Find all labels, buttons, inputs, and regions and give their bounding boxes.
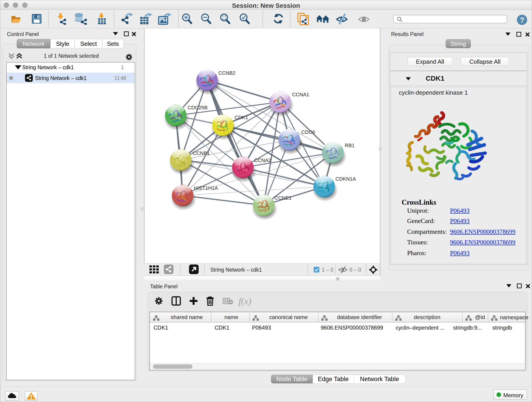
svg-text:CCNE1: CCNE1: [274, 195, 292, 201]
svg-text:RB1: RB1: [345, 143, 355, 148]
svg-text:CCNA2: CCNA2: [254, 157, 271, 163]
svg-text:?: ?: [520, 16, 524, 24]
svg-text:CDK1: CDK1: [234, 115, 248, 120]
svg-text:CCNB1: CCNB1: [193, 150, 210, 156]
svg-text:CDC25B: CDC25B: [188, 105, 208, 110]
svg-text:CCNA1: CCNA1: [292, 92, 309, 97]
svg-text:CDC6: CDC6: [301, 129, 315, 135]
svg-text:HIST1H1A: HIST1H1A: [194, 185, 218, 191]
svg-text:CCNB2: CCNB2: [218, 70, 235, 76]
svg-text:CDKN1A: CDKN1A: [336, 176, 356, 182]
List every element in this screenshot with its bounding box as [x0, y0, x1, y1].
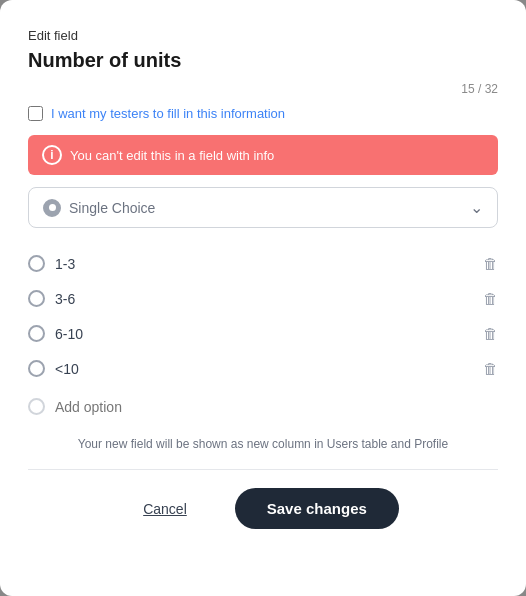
- - - - - - -
All of the lines above should be printed exactly, minus the pictures.

Find all labels, buttons, inputs, and regions and give their bounding boxes.
svg-text:CCNE1: CCNE1: [274, 195, 292, 201]
svg-text:RB1: RB1: [345, 143, 355, 148]
svg-text:CCNA2: CCNA2: [254, 157, 271, 163]
svg-text:?: ?: [520, 16, 524, 24]
svg-text:CDK1: CDK1: [234, 115, 248, 120]
svg-text:CCNB1: CCNB1: [193, 150, 210, 156]
svg-text:CDC25B: CDC25B: [188, 105, 208, 110]
svg-text:CCNA1: CCNA1: [292, 92, 309, 97]
svg-text:CDC6: CDC6: [301, 129, 315, 135]
svg-text:HIST1H1A: HIST1H1A: [194, 185, 218, 191]
svg-text:CCNB2: CCNB2: [218, 70, 235, 76]
svg-text:CDKN1A: CDKN1A: [336, 176, 356, 182]
List every element in this screenshot with its bounding box as [x0, y0, x1, y1].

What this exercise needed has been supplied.